Sudah hampir tiga tahun, Denik bergerak mengumpulkan, memilah, dan mengolah sampah bersama warga pengurus RT di Kelurahan Tanjung Perak (sebelumnya bernama Kelurahan Perak Utara, Surabaya). Ia adalah salah satu pendiri dan ketua dari kegiatan kolektif yang diberi nama Bank Sampah Wani.

“Pokoknya semangatnya kayak Bonek, wani!” katanya.

Penunjukan Denik sebagai ketua karena ia paling vokal dan bersemangat di antara warga lain yang nyaris menyerah dengan wacana ini. Padahal, ia sudah sibuk bekerja sebagai pengawas di perusahaan kontraktor dan mengurus keluarga.

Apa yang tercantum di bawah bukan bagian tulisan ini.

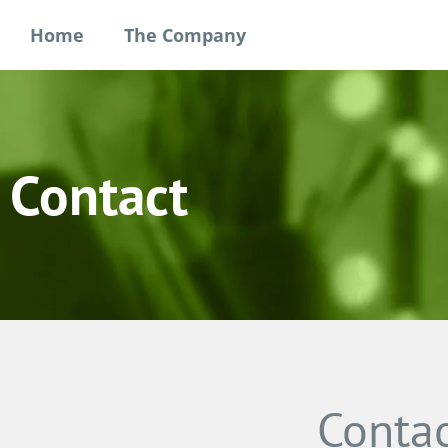
Home
The Company
Contact
Contac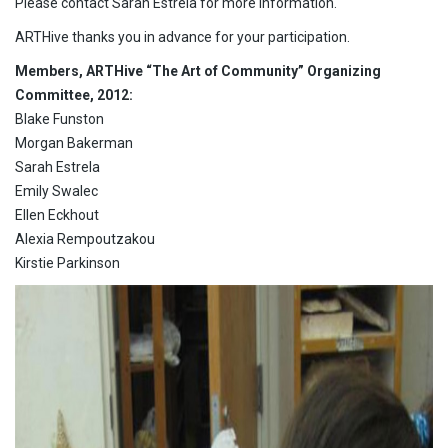
Please contact Sarah Estrela for more information.
ARTHive thanks you in advance for your participation.
Members, ARTHive “The Art of Community” Organizing
Committee, 2012:
Blake Funston
Morgan Bakerman
Sarah Estrela
Emily Swalec
Ellen Eckhout
Alexia Rempoutzakou
Kirstie Parkinson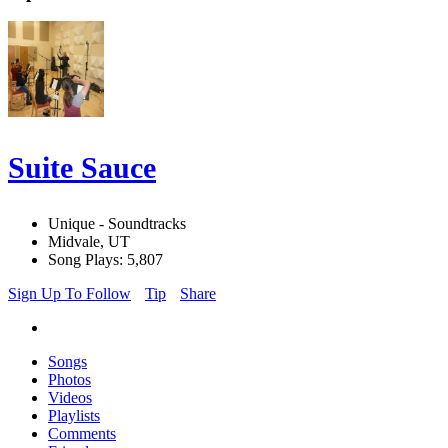
Suite Sauce
Unique - Soundtracks
Midvale, UT
Song Plays: 5,807
Sign Up To Follow
Tip
Share
Songs
Photos
Videos
Playlists
Comments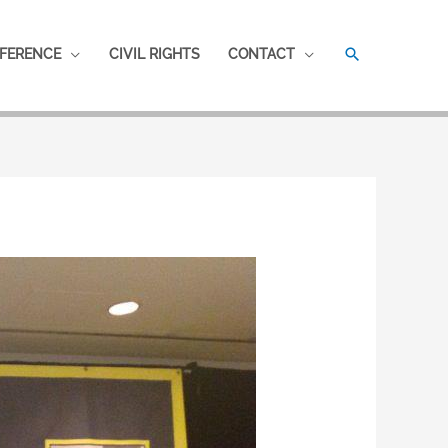
SEARCH
FERENCE
CIVIL RIGHTS
CONTACT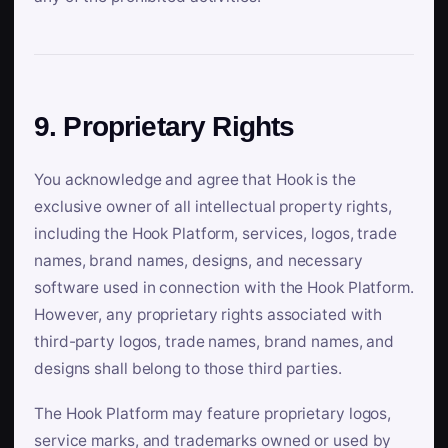
9. Proprietary Rights
You acknowledge and agree that Hook is the
exclusive owner of all intellectual property rights,
including the Hook Platform, services, logos, trade
names, brand names, designs, and necessary
software used in connection with the Hook Platform.
However, any proprietary rights associated with
third-party logos, trade names, brand names, and
designs shall belong to those third parties.
The Hook Platform may feature proprietary logos,
service marks, and trademarks owned or used by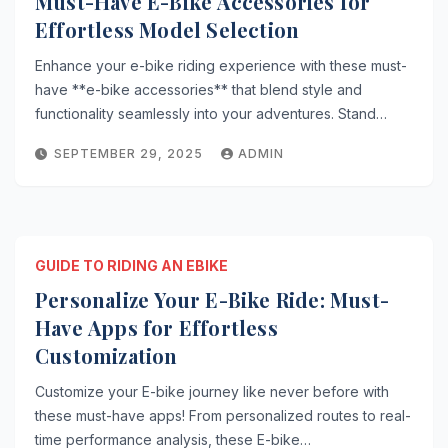
Must-Have E-Bike Accessories for
Effortless Model Selection
Enhance your e-bike riding experience with these must-
have **e-bike accessories** that blend style and
functionality seamlessly into your adventures. Stand…
SEPTEMBER 29, 2025
ADMIN
GUIDE TO RIDING AN EBIKE
Personalize Your E-Bike Ride: Must-
Have Apps for Effortless
Customization
Customize your E-bike journey like never before with
these must-have apps! From personalized routes to real-
time performance analysis, these E-bike…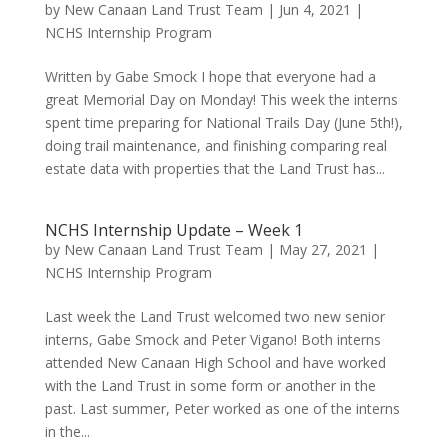
by
New Canaan Land Trust Team
|
Jun 4, 2021
|
NCHS Internship Program
Written by Gabe Smock I hope that everyone had a
great Memorial Day on Monday! This week the interns
spent time preparing for National Trails Day (June 5th!),
doing trail maintenance, and finishing comparing real
estate data with properties that the Land Trust has...
NCHS Internship Update – Week 1
by
New Canaan Land Trust Team
|
May 27, 2021
|
NCHS Internship Program
Last week the Land Trust welcomed two new senior
interns, Gabe Smock and Peter Vigano! Both interns
attended New Canaan High School and have worked
with the Land Trust in some form or another in the
past. Last summer, Peter worked as one of the interns
in the...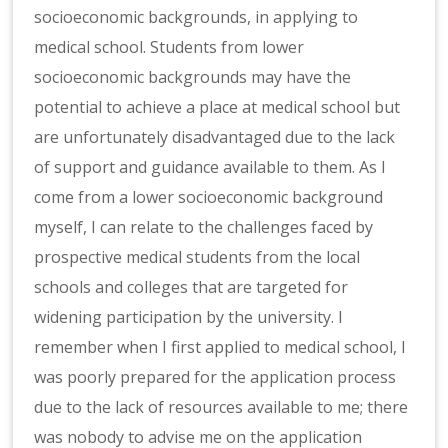
socioeconomic backgrounds, in applying to
medical school. Students from lower
socioeconomic backgrounds may have the
potential to achieve a place at medical school but
are unfortunately disadvantaged due to the lack
of support and guidance available to them. As I
come from a lower socioeconomic background
myself, I can relate to the challenges faced by
prospective medical students from the local
schools and colleges that are targeted for
widening participation by the university. I
remember when I first applied to medical school, I
was poorly prepared for the application process
due to the lack of resources available to me; there
was nobody to advise me on the application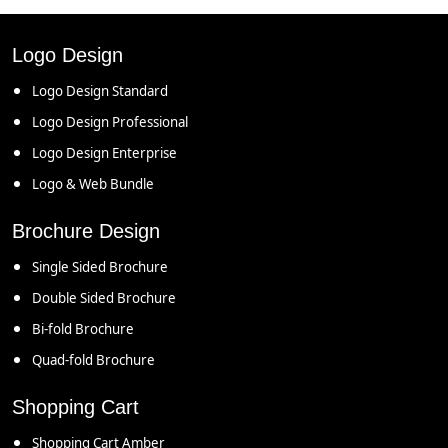
Logo Design
Logo Design Standard
Logo Design Professional
Logo Design Enterprise
Logo & Web Bundle
Brochure Design
Single Sided Brochure
Double Sided Brochure
Bi-fold Brochure
Quad-fold Brochure
Shopping Cart
Shopping Cart Amber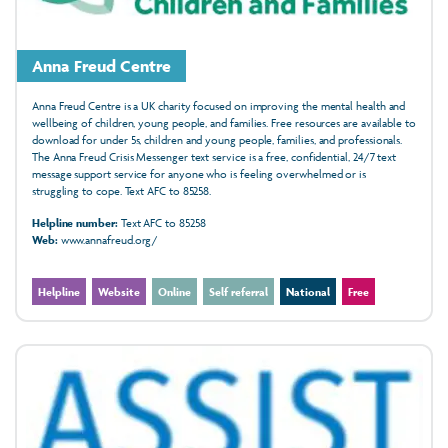
Anna Freud Centre
Anna Freud Centre is a UK charity focused on improving the mental health and
wellbeing of children, young people, and families. Free resources are available to
download for under 5s, children and young people, families, and professionals.
The Anna Freud Crisis Messenger text service is a free, confidential, 24/7 text
message support service for anyone who is feeling overwhelmed or is
struggling to cope. Text AFC to 85258.
Helpline number:
Text AFC to 85258
Web:
www.annafreud.org/
Helpline
Website
Online
Self referral
National
Free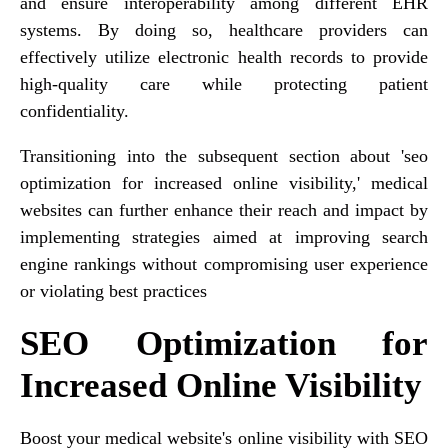
and ensure interoperability among different EHR
systems. By doing so, healthcare providers can
effectively utilize electronic health records to provide
high-quality care while protecting patient
confidentiality.
Transitioning into the subsequent section about 'seo
optimization for increased online visibility,' medical
websites can further enhance their reach and impact by
implementing strategies aimed at improving search
engine rankings without compromising user experience
or violating best practices
SEO Optimization for
Increased Online Visibility
Boost your medical website's online visibility with SEO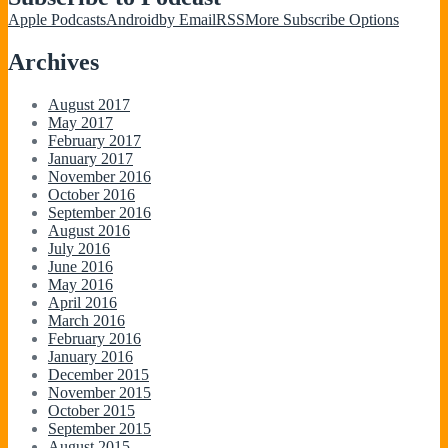
Apple Podcasts
Android
by Email
RSS
More Subscribe Options
Archives
August 2017
May 2017
February 2017
January 2017
November 2016
October 2016
September 2016
August 2016
July 2016
June 2016
May 2016
April 2016
March 2016
February 2016
January 2016
December 2015
November 2015
October 2015
September 2015
August 2015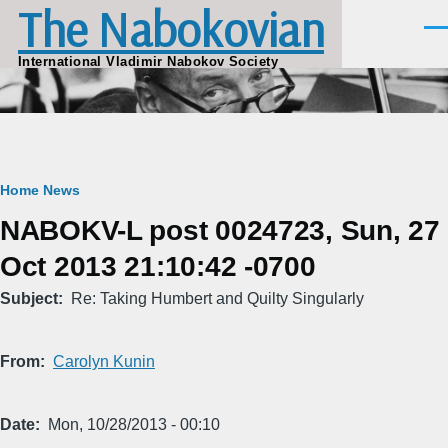
The Nabokovian
Skip to main content
Men
International Vladimir Nabokov Society
Breadcrumb
Home
News
NABOKV-L post 0024723, Sun, 27
Oct 2013 21:10:42 -0700
Subject
Re: Taking Humbert and Quilty Singularly
From
Carolyn Kunin
Date
Mon, 10/28/2013 - 00:10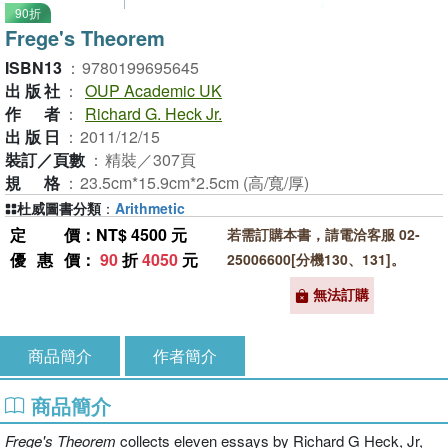
90折
Frege's Theorem
ISBN13
：
9780199695645
出版社
：
OUP Academic UK
作者
：
Richard G. Heck Jr.
出版日
：
2011/12/15
裝訂／頁數
：
精裝／307頁
規格
：
23.5cm*15.9cm*2.5cm (高/寬/厚)
杜威圖書分類
：
Arithmetic
定價
：NT$ 4500 元
若需訂購本書，請電洽客服 02-
優惠價
：
90
折
4050
元
25006600[分機130、131]。
無法訂購
商品簡介
作者簡介
商品簡介
Frege's Theorem
collects eleven essays by Richard G Heck, Jr,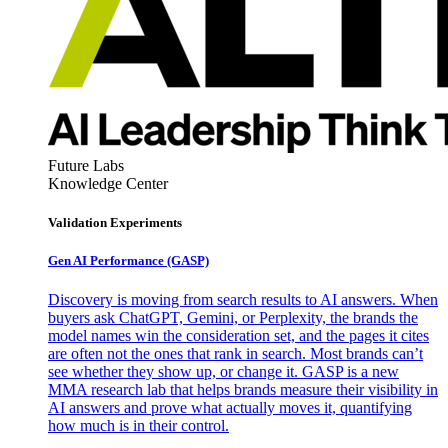
Future Labs
Knowledge Center
Validation Experiments
Gen AI
Performance (GASP)
Discovery is moving from search results to AI answers. When
buyers ask ChatGPT, Gemini, or Perplexity, the brands the
model names win the consideration set, and the pages it cites
are often not the ones that rank in search. Most brands can’t
see whether they show up, or change it. GASP is a new
MMA research lab that helps brands measure their visibility in
AI answers and prove what actually moves it, quantifying
how much is in their control.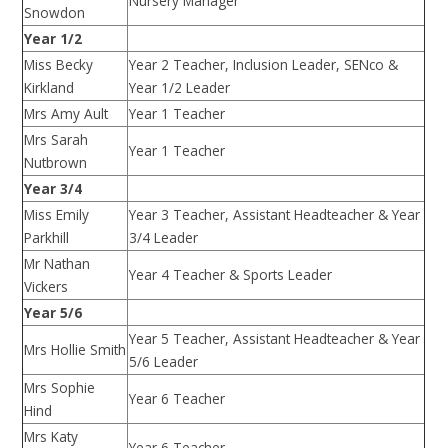
Nursery Manager
Snowdon
Year 1/2
Miss Becky
Year 2 Teacher, Inclusion Leader, SENco &
Kirkland
Year 1/2 Leader
Mrs Amy Ault
Year 1 Teacher
Mrs Sarah
Year 1 Teacher
Nutbrown
Year 3/4
Miss Emily
Year 3 Teacher, Assistant Headteacher & Year
Parkhill
3/4 Leader
Mr Nathan
Year 4 Teacher & Sports Leader
Vickers
Year 5/6
Year 5 Teacher, Assistant Headteacher & Year
Mrs Hollie Smith
5/6 Leader
Mrs Sophie
Year 6 Teacher
Hind
Mrs Katy
Year 6 Teacher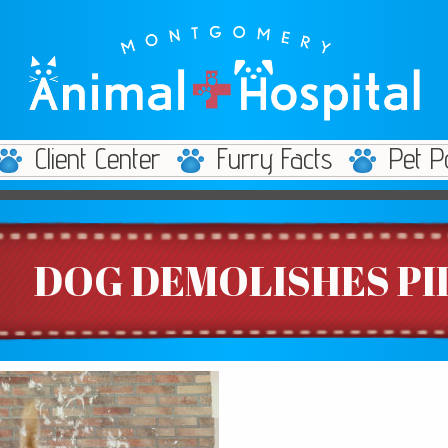
Client Center
Furry Facts
Pet P
DOG DEMOLISHES P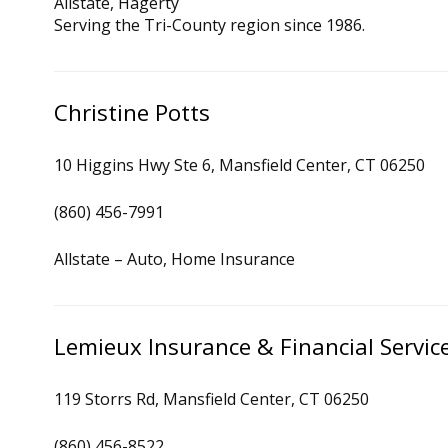
Allstate, Hagerty
Serving the Tri-County region since 1986.
Christine Potts
10 Higgins Hwy Ste 6, Mansfield Center, CT 06250
(860) 456-7991
Allstate – Auto, Home Insurance
Lemieux Insurance & Financial Servic
119 Storrs Rd, Mansfield Center, CT 06250
(860) 456-8522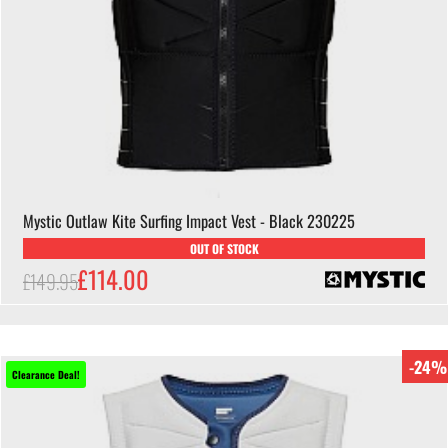
Mystic Outlaw Kite Surfing Impact Vest - Black 230225
OUT OF STOCK
£114.00
£149.95
-24%
Clearance Deal!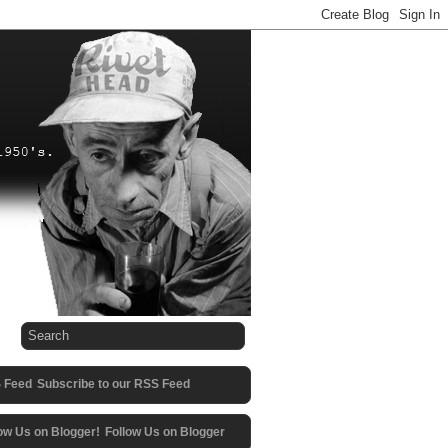
Subscribe to our RSS Feed
Follow Us on Blogger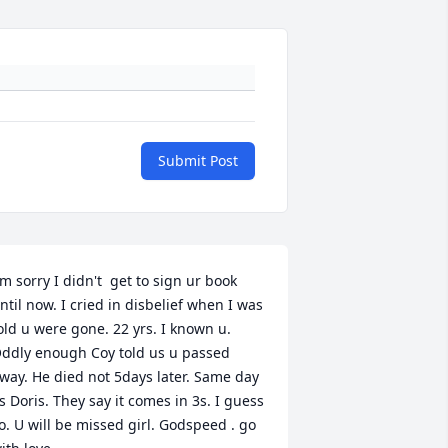
Submit Post
'm sorry I didn't  get to sign ur book 
ntil now. I cried in disbelief when I was 
old u were gone. 22 yrs. I known u. 
ddly enough Coy told us u passed 
way. He died not 5days later. Same day 
s Doris. They say it comes in 3s. I guess 
o. U will be missed girl. Godspeed . go 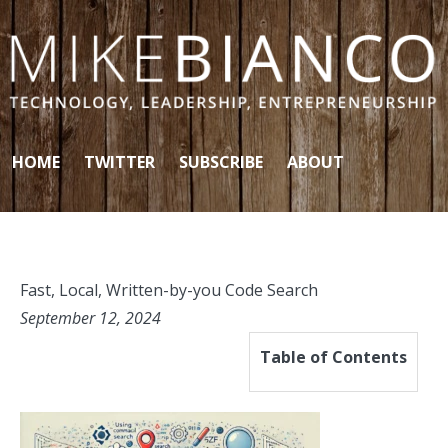
Skip to content
HOME
TWITTER
SUBSCRIBE
ABOUT
Fast, Local, Written-by-you Code Search
September 12, 2024
Table of Contents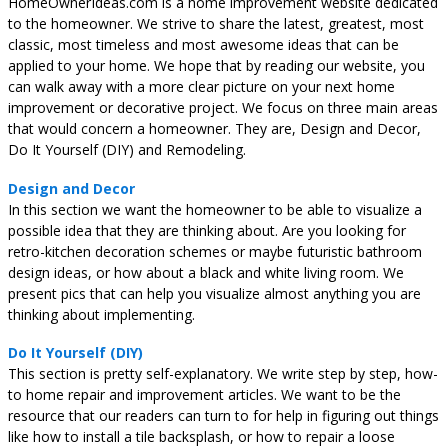
HomeOwnerIdeas.com is a home improvement website dedicated
to the homeowner. We strive to share the latest, greatest, most
classic, most timeless and most awesome ideas that can be
applied to your home. We hope that by reading our website, you
can walk away with a more clear picture on your next home
improvement or decorative project. We focus on three main areas
that would concern a homeowner. They are, Design and Decor,
Do It Yourself (DIY) and Remodeling.
Design and Decor
In this section we want the homeowner to be able to visualize a
possible idea that they are thinking about. Are you looking for
retro-kitchen decoration schemes or maybe futuristic bathroom
design ideas, or how about a black and white living room. We
present pics that can help you visualize almost anything you are
thinking about implementing.
Do It Yourself (DIY)
This section is pretty self-explanatory. We write step by step, how-
to home repair and improvement articles. We want to be the
resource that our readers can turn to for help in figuring out things
like how to install a tile backsplash, or how to repair a loose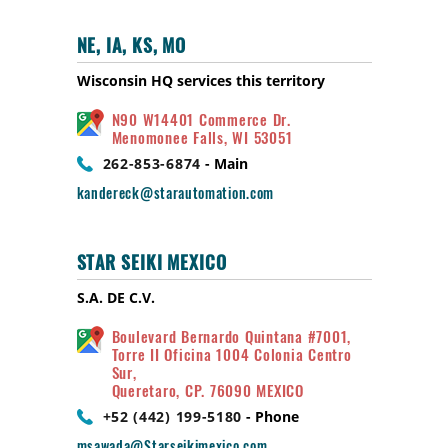
NE, IA, KS, MO
Wisconsin HQ services this territory
N90 W14401 Commerce Dr.
Menomonee Falls, WI 53051
262-853-6874
- Main
kandereck@starautomation.com
STAR SEIKI MEXICO
S.A. DE C.V.
Boulevard Bernardo Quintana #7001,
Torre II Oficina 1004 Colonia Centro
Sur,
Queretaro, CP. 76090 MEXICO
+52 (442) 199-5180
- Phone
msawada@Starseikimexico.com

Kehadiran bank sampah itu berawal dari keinginan rukun warga mengikuti lomba Desa/Kelurahan Berseri (Bersih, Sehat, Lestari) Provinsi Jawa Timur tahun 2021. Manajemen bank sampah yang rumit, sejak menyusun pengurus, gudang, hingga imbal balik yang tidak jelas, membuat warga kurang tertarik.

“Tapi, saya ini orangnya memang keras. Kalau memang syaratnya itu, ya, kenapa nggak dicoba dibuat dulu? Nah, waktu itu saya langsung ditunjuk jadi ketua. Hmm.. ya, ora opo-opo, tapi sing jadi pengurus bojone kalian, yo!” kata Denik membalas bapak-bapak pengurus RT.

Namun, permintaannya sulit jadi kenyataan. Para bapak pengurus RT gagal membujuk istri mereka bergabung mendirikan bank sampah. Dari belasan pengurus RT, hanya ada empat ibu yang bersedia membantu Denik.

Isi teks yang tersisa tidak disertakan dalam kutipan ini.